New Zealand Farmers Protest Flatulence Tax


(MENAFN- Newsroom Panama)

New Zealand farmers protested Thursday in convoys of tractors in various cities of the oceanic country against the first plan in the world to impose taxes from 2025 on the gas emissions that cause the greenhouse effect through the burps of sheep and cows.' 

Without farmers there is no food' read several of the posters carried by an undetermined number of tractors and protesters on foot who took to the streets and highways of cities such as Auckland, Wellington, and Christchurch, among other locations in the country, according to images published by the New Zealand media.' We apologize (for the protests), but the point is that if you have a government that doesn't listen to you, you have to do things to make people aware,' said the co-founder of the lobby group Groundswell and one of the protest organizers Bryce McKenzie told Radio New Zealand.

Groundswell assures on its website that the plan will reduce livestock production by 20% and dairy production by 6% without having a significant impact on reducing global emissions, as well as creating a situation in which national farmers are replaced by other 'less efficient' foreigners to the country. The Jacinda Ardern Labour government's plan to reduce agricultural emissions, which was presented last week, responds to the oceanic country's efforts to combat the climate crisis and, if approved, would make New Zealand the first country in which Farmers pay for livestock emissions. This plan targets agricultural farming because almost half of the emissions of New Zealand, a country of five million inhabitants, come from this sector, mainly due to its 26 million sheep and 10 million cows, ruminant mammals that expel the methane produced during digestion through their belching and flatulence.

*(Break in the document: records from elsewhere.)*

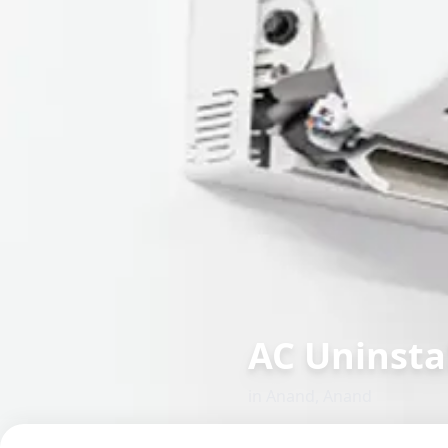
AC Uninstal
in
Anand
,
Anand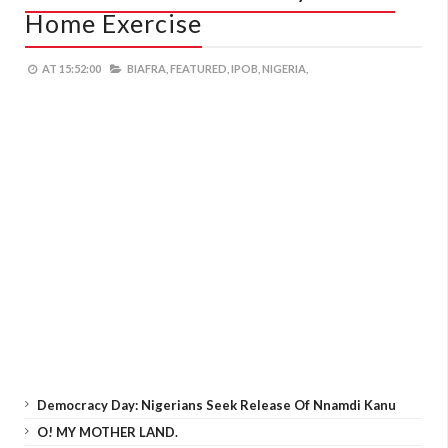
Home Exercise
AT
15:52:00
BIAFRA,
FEATURED,
IPOB,
NIGERIA,
Democracy Day: Nigerians Seek Release Of Nnamdi Kanu
O! MY MOTHER LAND.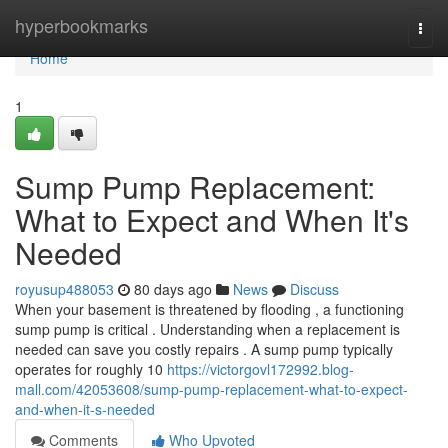
Home
hyperbookmarks
Togg
navi
Home
1
Sump Pump Replacement:
What to Expect and When It's
Needed
royusup488053
80 days ago
News
Discuss
When your basement is threatened by flooding , a functioning
sump pump is critical . Understanding when a replacement is
needed can save you costly repairs . A sump pump typically
operates for roughly 10
https://victorgovl172992.blog-
mall.com/42053608/sump-pump-replacement-what-to-expect-
and-when-it-s-needed
Comments
Who Upvoted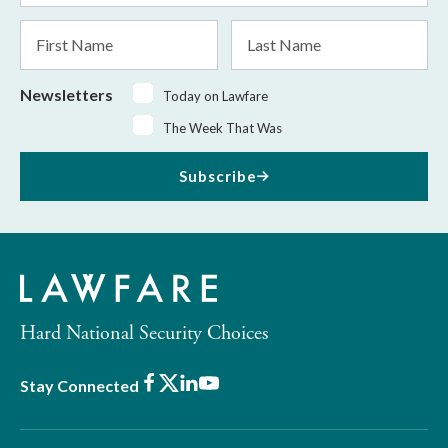
*
First
Last
Name
Name
Newsletters
Today on Lawfare
The Week That Was
Subscribe
Hard National Security Choices
Facebook
X
LinkedIn
Youtube
Stay Connected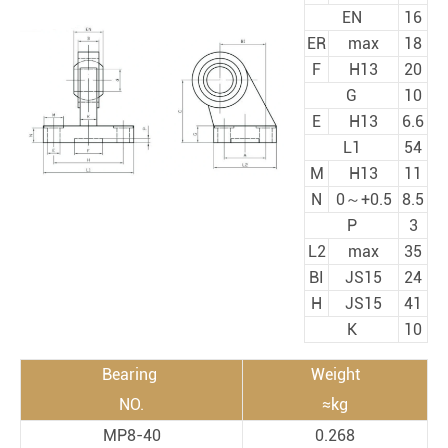
EN
16
ER
max
18
F
H13
20
G
10
E
H13
6.6
L1
54
M
H13
11
N
0～+0.5
8.5
P
3
L2
max
35
BI
JS15
24
H
JS15
41
K
10
Bearing
Weight
NO.
≈kg
MP8-40
0.268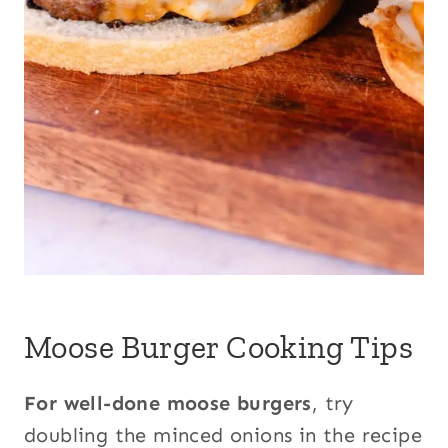
Moose Burger Cooking Tips
For well-done moose burgers
, try
doubling the minced onions in the recipe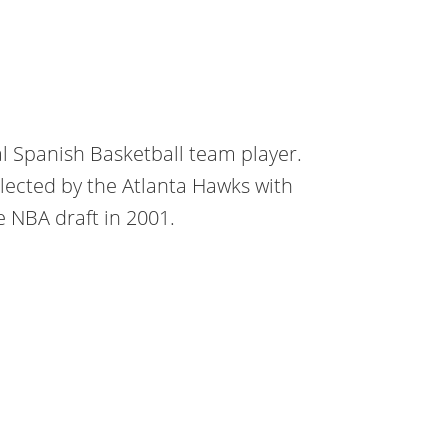
al Spanish Basketball team player.
elected by the Atlanta Hawks with
he NBA draft in 2001.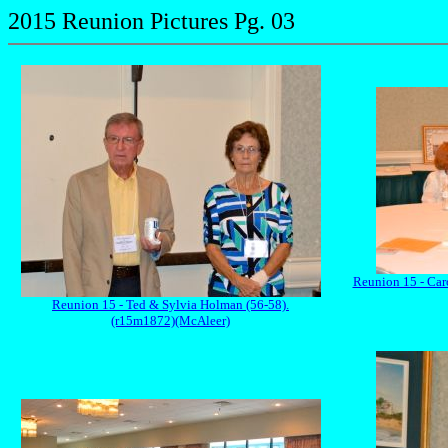
2015 Reunion Pictures Pg. 03
Reunion 15 - Car
Reunion 15 - Ted & Sylvia Holman (56-58).
(r15m1872)(McAleer)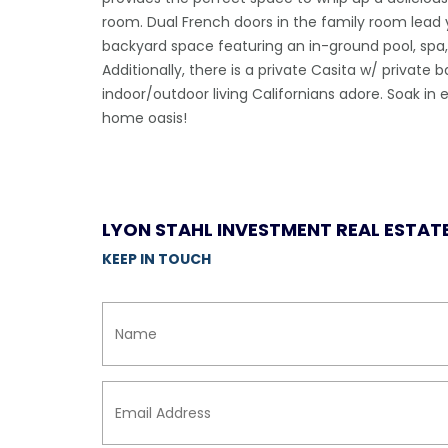
room. Dual French doors in the family room lead 
backyard space featuring an in-ground pool, sp
Additionally, there is a private Casita w/ private
indoor/outdoor living Californians adore. Soak 
home oasis!
LYON STAHL INVESTMENT REAL ESTAT
KEEP IN TOUCH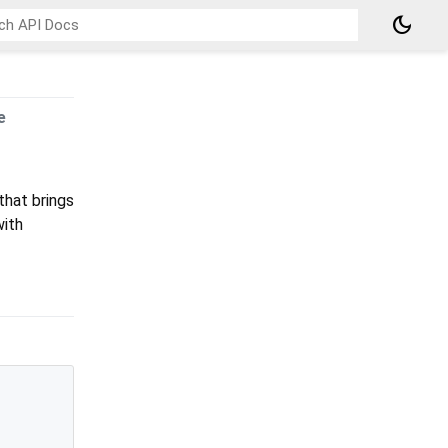
dark_mode
e
that brings
with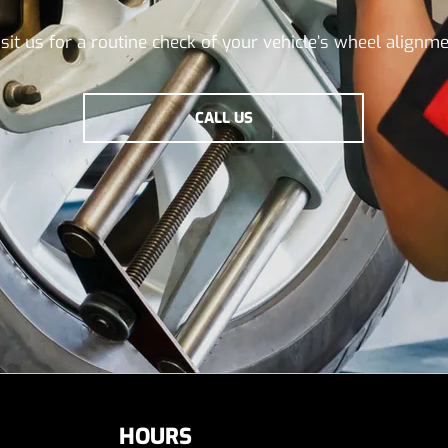
isit us for a routine check of your vehicle’s wheel alignme
CALL US
HOURS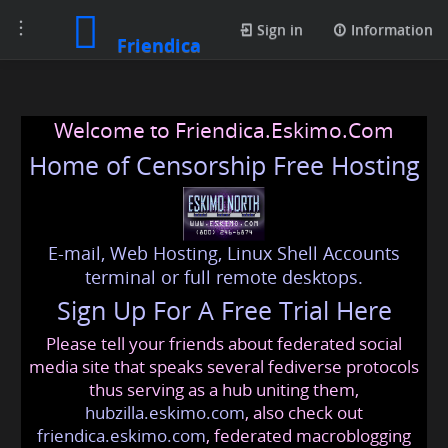
Toggle
Sign in
Information
Friendica
navigation
Welcome to Friendica.Eskimo.Com
Home of Censorship Free Hosting
E-mail, Web Hosting, Linux Shell Accounts
terminal or full remote desktops.
Sign Up For A Free Trial Here
Please tell your friends about federated social
media site that speaks several fediverse protocols
thus serving as a hub uniting them,
hubzilla.eskimo.com
, also check out
friendica.eskimo.com
, federated macroblogging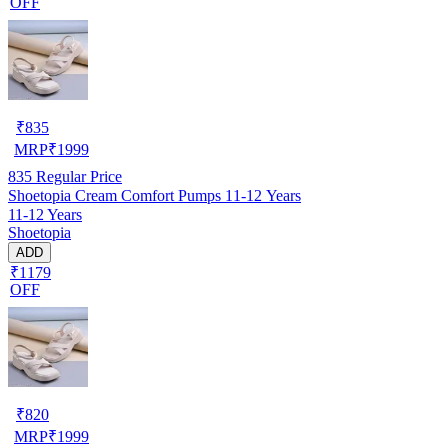
OFF
₹
835
MRP
₹
1999
835
Regular Price
Shoetopia Cream Comfort Pumps 11-12 Years
11-12 Years
Shoetopia
ADD
₹1179
OFF
₹
820
MRP
₹
1999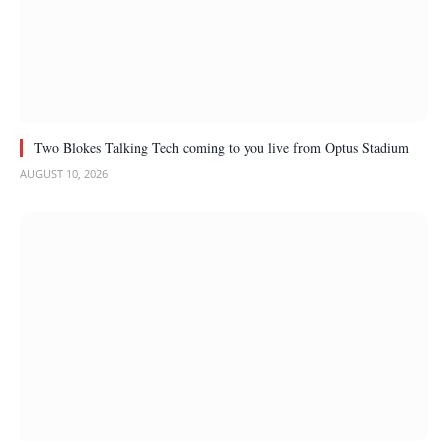
Two Blokes Talking Tech coming to you live from Optus Stadium
AUGUST 10, 2026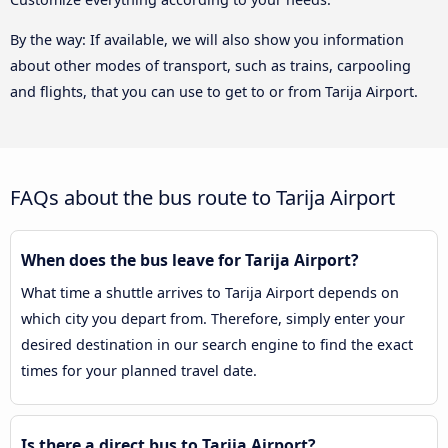
By the way: If available, we will also show you information
about other modes of transport, such as trains, carpooling
and flights, that you can use to get to or from Tarija Airport.
FAQs about the bus route to Tarija Airport
When does the bus leave for Tarija Airport?
What time a shuttle arrives to Tarija Airport depends on
which city you depart from. Therefore, simply enter your
desired destination in our search engine to find the exact
times for your planned travel date.
Is there a direct bus to Tarija Airport?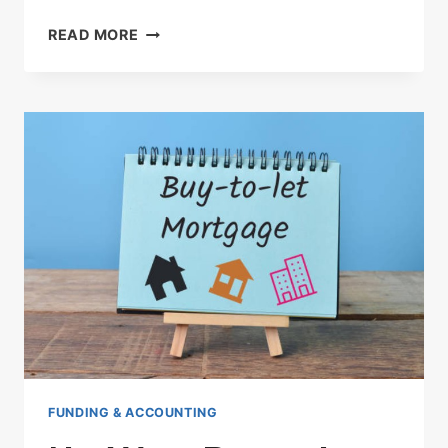
HMRC
READ MORE
TO
FINE
UK
HOUSEHOLDS
£100
FOR
LATE
SELF-
ASSESSMENT
TAX
RETURNS
STARTING
JANUARY
2025
FUNDING & ACCOUNTING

The Wellington Executive, whose goal is to achieve neutrality in polluting emissions by 2050, has submitted its plan to consultations with farmers until November 18, before its deadline expires at the end of the year to decide how it will tax emissions from the sector farmer.'We are in the midst of a very genuine (consultation) process,' Ardern said, adding that his government wants to 'work constructively with our food producers to get the best possible outcome for them and for New Zealand,' according to statements. published today by Radio New Zealand.